Article publié dans le n°1056 (01 mars 2012) de Quinzaines

L’œuvre éruptive d’Henry Miller est assurément l’une de celles qui ont proposé du court XXe siècle (août 14-septembre 2001, soit du début du naufrage européen au déclin de l’Empire américain) une radiographie partielle – Miller meurt en 1980 – mais vraiment pertinente. Tout nouveau document permettant de voir un peu plus clair dans la structure d’une entreprise chaotique aussi indispensable à la connaissance de notre aventure récente et d’en révéler la cohérence constitue donc un événement littéraire.
Henry Miller
Lettres à Maurice Nadeau. 1947-1978
L’œuvre éruptive d’Henry Miller est assurément l’une de celles qui ont proposé du court XXe siècle (août 14-septembre 2001, soit du début du naufrage européen au déclin de l’Empire américain) une radiographie partielle – Miller meurt en 1980 – mais vraiment pertinente. Tout nouveau document permettant de voir un peu plus clair dans la structure d’une entreprise chaotique aussi indispensable à la connaissance de notre aventure récente et d’en révéler la cohérence constitue donc un événement littéraire.

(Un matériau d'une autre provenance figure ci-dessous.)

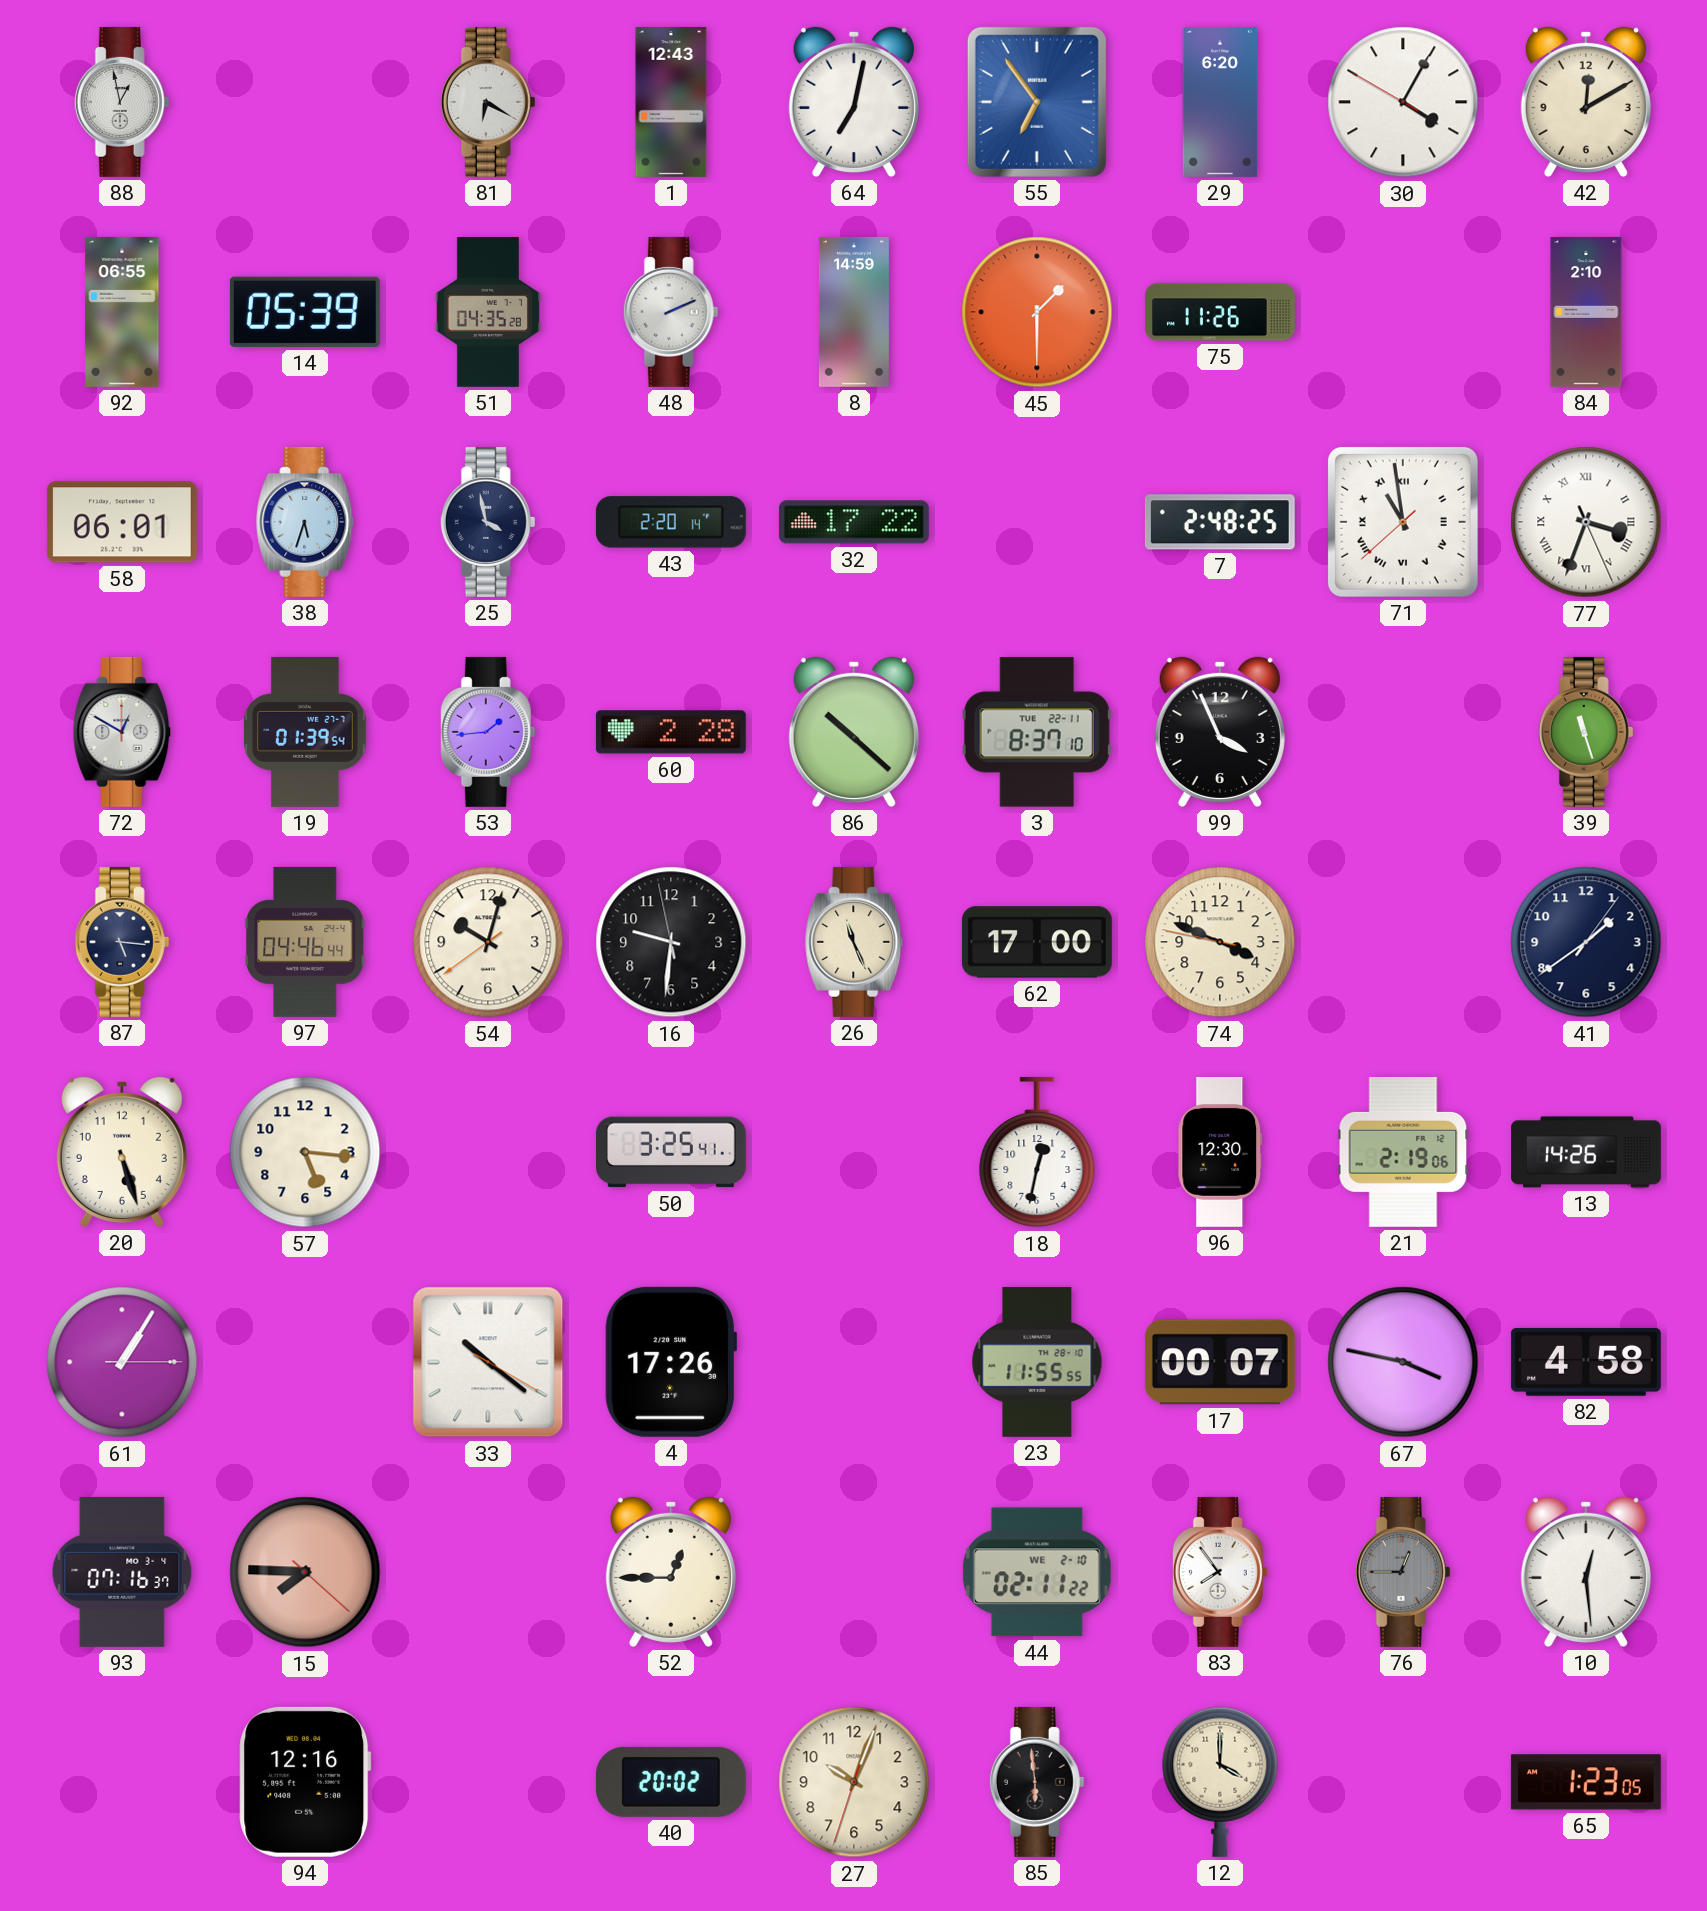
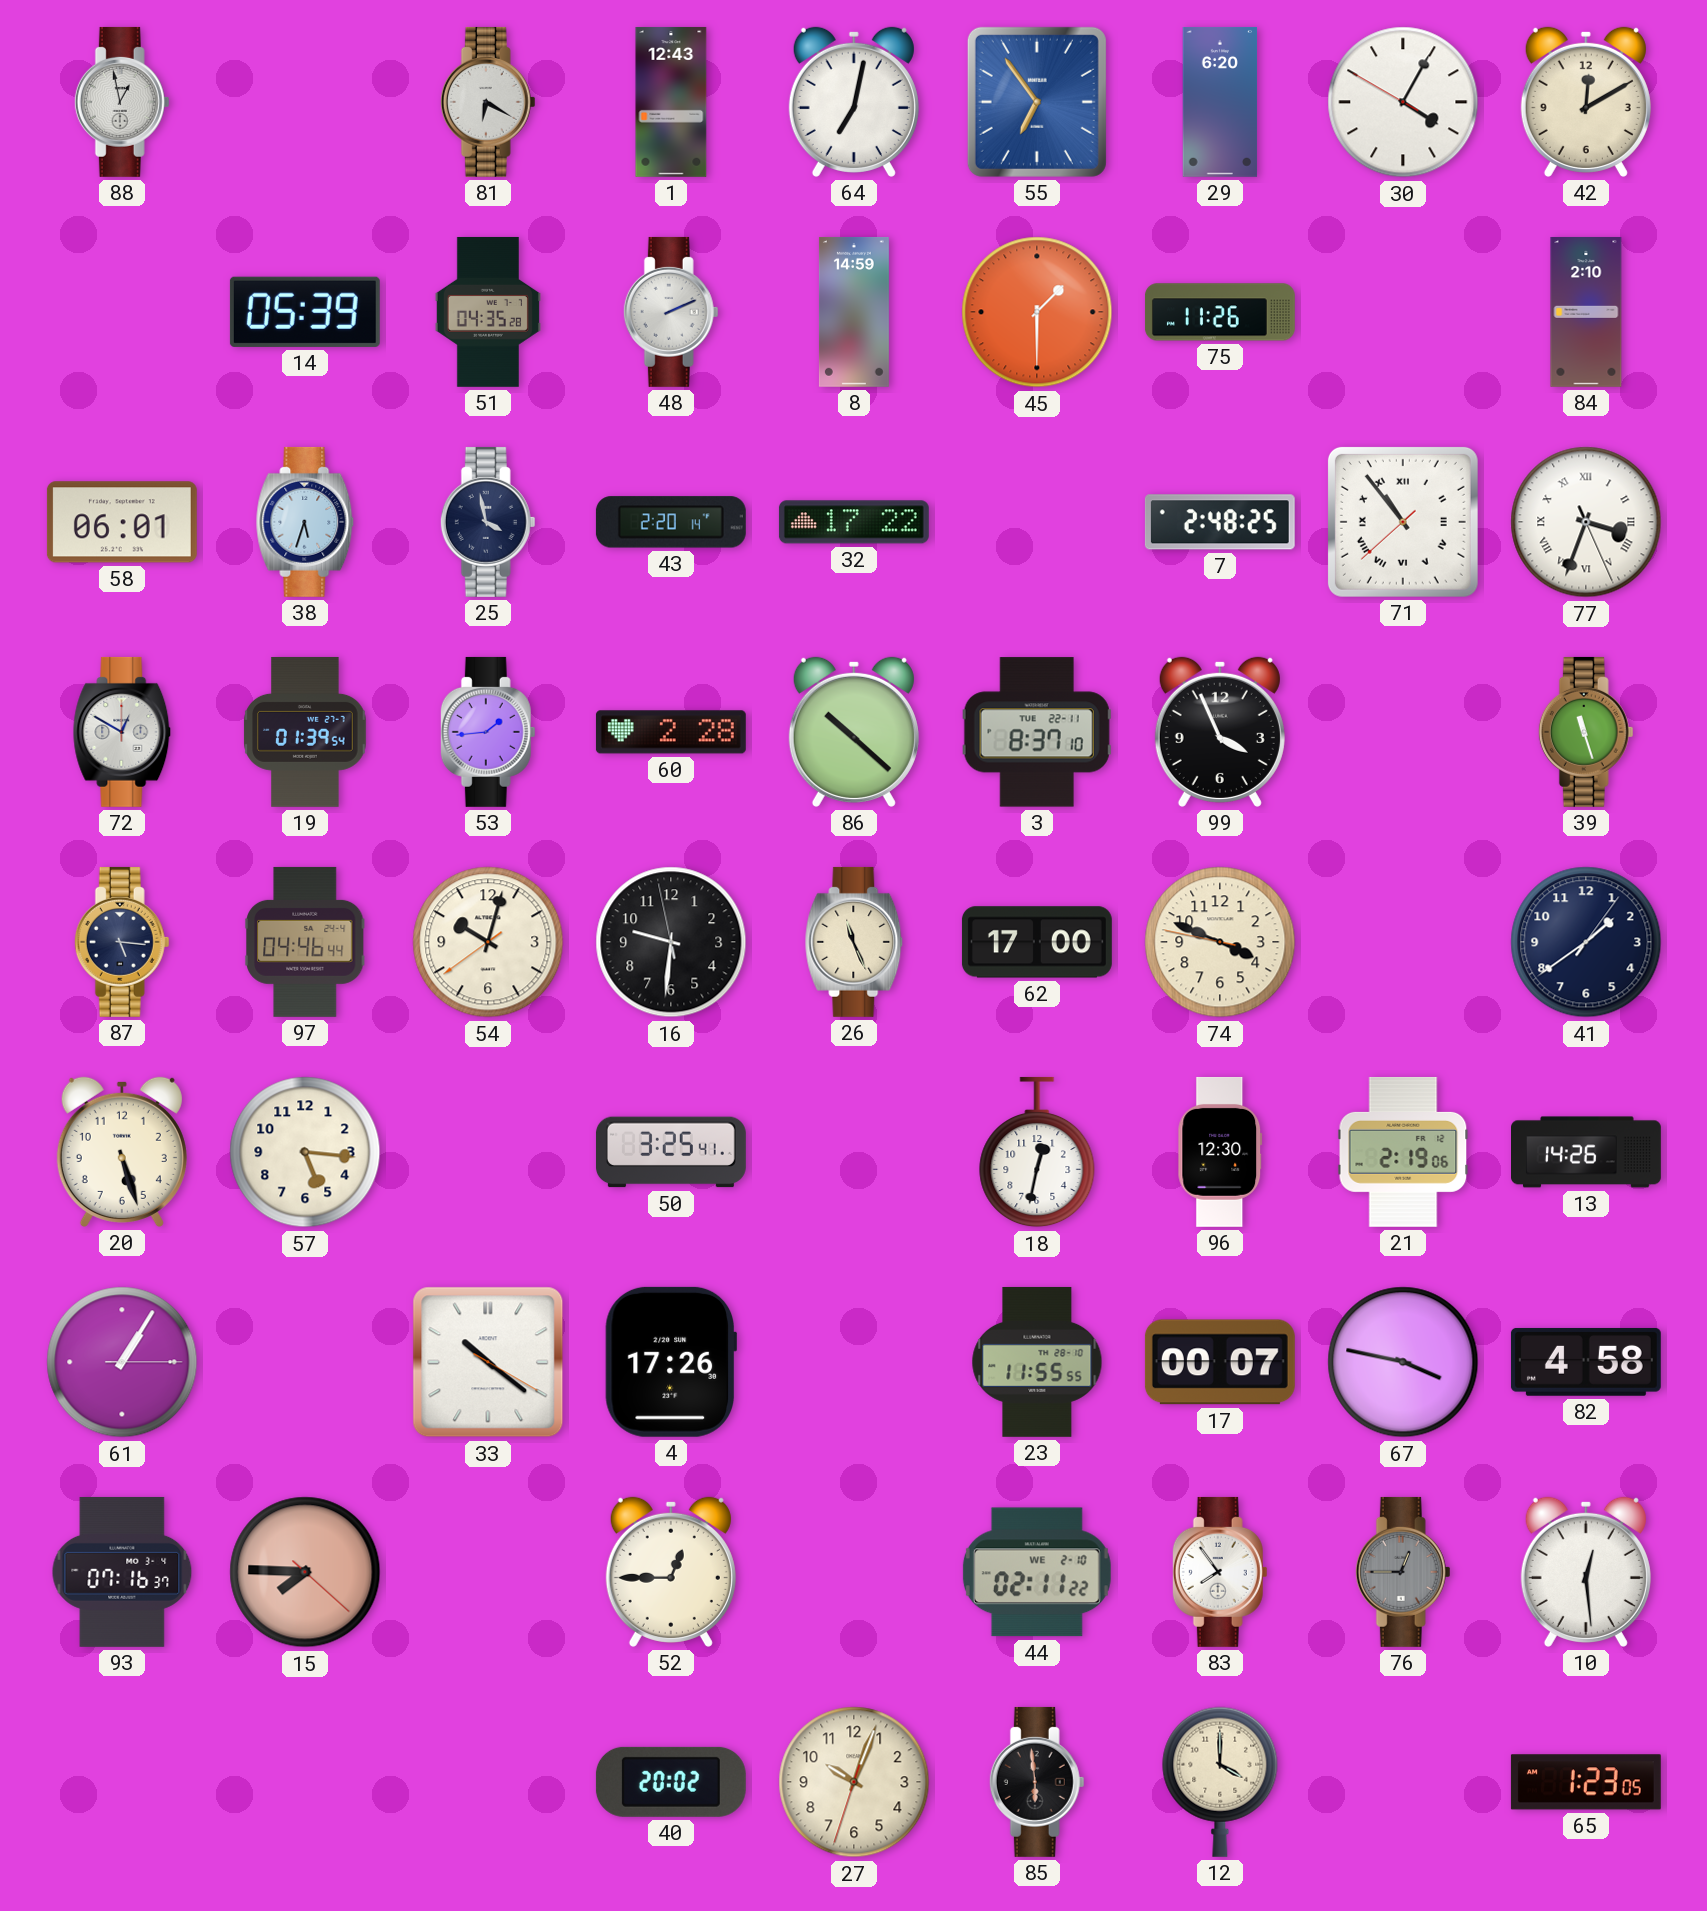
92: 06:55 -> none
71: 10:58 -> 10:53
94: 12:16 -> none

On sait que Miller, boulimique polymorphe (de nourriture, de vin, de sexe, de livres, en somme de l’expérience vitale dans sa globalité), n’a cessé d’écrire en tous sens, sauf celui de la fiction proprement dite, et qu’en marge d’une tentative forcenée de peindre, en se prenant pour modèle, ce portrait de l’homme total dans la nudité dont rêvait Montaigne à l’orée des Essais, il a été un épistolier torrentiel.

Après la publication d’autres correspondances considérables, avec Alfred Perlès, Lawrence Durrell, Anaïs Nin notamment, voici donc les lettres que Miller envoya à son défenseur et éditeur Maurice Nadeau sur une période de trente ans. « Envoya à » et non « échangea avec », car malheureusement, par la faute de l’actuelle dispersion des archives de l’écrivain, nous ne trouverons pas dans ce livre la part française du dialogue.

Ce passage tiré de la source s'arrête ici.